• _EXERCISE DESCRIPTION_
Write out all records as given; omit images.

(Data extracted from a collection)

******************************

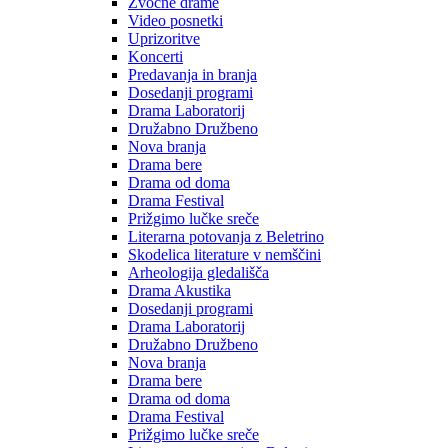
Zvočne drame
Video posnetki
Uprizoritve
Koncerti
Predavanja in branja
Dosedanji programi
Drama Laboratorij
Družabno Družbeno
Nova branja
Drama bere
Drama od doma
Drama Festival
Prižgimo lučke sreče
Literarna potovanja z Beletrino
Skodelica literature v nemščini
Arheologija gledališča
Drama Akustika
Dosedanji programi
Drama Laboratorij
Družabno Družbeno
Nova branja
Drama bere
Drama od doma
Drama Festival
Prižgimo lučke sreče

******************************

• _RESPONSE FOR THIS EXERCISE_
Zvočne drame
Video posnetki
Uprizoritve
Koncerti
Predavanja in branja
Dosedanji programi
Drama Laboratorij
Družabno Družbeno
Nova branja
Drama bere
Drama od doma
Drama Festival
Prižgimo lučke sreče
Literarna potovanja z Beletrino
Skodelica literature v nemščini
Arheologija gledališča
Drama Akustika
Dosedanji programi
Drama Laboratorij
Družabno Družbeno
Nova branja
Drama bere
Drama od doma
Drama Festival
Prižgimo lučke sreče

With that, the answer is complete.